Gwenin: Clarity by Design

Supporting research, travel, and access — one toolkit at a time.

Crafting a CV: A Complete Guide

Gwenin: Clarity by Design is an initiative by Chris Gwenin aimed at providing tools to help individuals articulate their ideas effectively. Emerging from a need for structured support in academic mentoring, Gwenin offers a library of practical resources designed for diverse audiences including academics, eco-conscious creators, and advocates. These modular frameworks encompass thesis planners, travel journals, and inclusive checklists, fostering clarity and confidence in communication. The philosophy behind Gwenin emphasises care, intentionality, and impactful exchange, aiming to reshape how people work and share their stories. The platform encourages exploration and engagement with its resources and community.

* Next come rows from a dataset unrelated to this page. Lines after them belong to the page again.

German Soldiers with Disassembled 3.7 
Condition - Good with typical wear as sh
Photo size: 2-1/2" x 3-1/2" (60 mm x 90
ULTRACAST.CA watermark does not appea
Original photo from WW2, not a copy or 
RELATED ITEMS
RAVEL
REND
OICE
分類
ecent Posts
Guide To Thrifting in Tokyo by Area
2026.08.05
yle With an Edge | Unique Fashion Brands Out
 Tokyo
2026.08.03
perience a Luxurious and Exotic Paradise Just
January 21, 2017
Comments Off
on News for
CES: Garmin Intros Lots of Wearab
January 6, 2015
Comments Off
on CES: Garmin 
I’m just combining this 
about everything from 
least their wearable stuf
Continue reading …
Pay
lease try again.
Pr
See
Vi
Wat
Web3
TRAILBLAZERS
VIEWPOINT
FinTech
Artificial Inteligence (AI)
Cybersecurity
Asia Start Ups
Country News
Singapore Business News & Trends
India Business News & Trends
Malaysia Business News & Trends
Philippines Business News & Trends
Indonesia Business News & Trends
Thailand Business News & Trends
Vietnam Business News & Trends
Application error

A step-by-step guide for shaping a thoughtful and accessible document that supports your next move

Introduction: Beyond Job Titles, Toward Meaning

Your CV is often the first way someone meets your story. Not just your history, but your intent. Not just your achievements, but the shape of your journey.

Whether you’re applying for a research opportunity, preparing for interdisciplinary collaborations, or entering new professional spaces, this guide offers a way to build a CV that feels both relevant and reflective. One that helps others understand how you work, not just where you’ve worked.

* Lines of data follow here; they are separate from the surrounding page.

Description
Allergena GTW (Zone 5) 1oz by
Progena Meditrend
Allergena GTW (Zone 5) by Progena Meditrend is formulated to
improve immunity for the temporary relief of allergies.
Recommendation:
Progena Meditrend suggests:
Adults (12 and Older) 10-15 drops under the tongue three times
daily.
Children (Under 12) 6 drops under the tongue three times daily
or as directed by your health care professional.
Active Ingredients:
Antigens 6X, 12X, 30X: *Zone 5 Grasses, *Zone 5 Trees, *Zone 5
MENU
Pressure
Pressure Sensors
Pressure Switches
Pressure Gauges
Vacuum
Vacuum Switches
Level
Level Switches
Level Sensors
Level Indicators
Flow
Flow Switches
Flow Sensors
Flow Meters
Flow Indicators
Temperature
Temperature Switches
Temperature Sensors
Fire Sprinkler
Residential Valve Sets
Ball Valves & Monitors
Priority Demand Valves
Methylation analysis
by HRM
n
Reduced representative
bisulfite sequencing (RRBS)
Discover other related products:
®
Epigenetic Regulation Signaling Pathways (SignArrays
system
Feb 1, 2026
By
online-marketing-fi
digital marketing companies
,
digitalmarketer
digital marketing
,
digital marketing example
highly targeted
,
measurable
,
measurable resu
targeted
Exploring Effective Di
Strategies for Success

Use it as a solo reflection, a group exercise, or a way to revisit materials that no longer feel like they fit. It’s yours to shape and reshape.

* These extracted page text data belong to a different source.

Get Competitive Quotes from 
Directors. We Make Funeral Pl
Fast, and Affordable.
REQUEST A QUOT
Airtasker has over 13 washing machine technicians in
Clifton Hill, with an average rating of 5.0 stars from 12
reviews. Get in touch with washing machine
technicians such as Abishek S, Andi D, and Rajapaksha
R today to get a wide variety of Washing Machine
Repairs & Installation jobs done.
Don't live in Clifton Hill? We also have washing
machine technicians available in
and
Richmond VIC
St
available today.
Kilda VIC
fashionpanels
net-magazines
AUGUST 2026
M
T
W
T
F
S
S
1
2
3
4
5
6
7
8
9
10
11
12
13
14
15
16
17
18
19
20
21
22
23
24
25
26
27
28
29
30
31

Ground Yourself Before You Begin

Before jumping into formatting, start with yourself.

☑ Reflect on:

  • What kinds of work make you feel most connected or alive?
  • What spaces or cultures have helped you thrive?
  • Who might be reading your CV, and what do you want them to understand about your values?

✍ I want my CV to reflect my values of ________, ________, and ________.

🟦 Prompt for clarity:
Does my current CV reflect only where I’ve been, or also where I’m going?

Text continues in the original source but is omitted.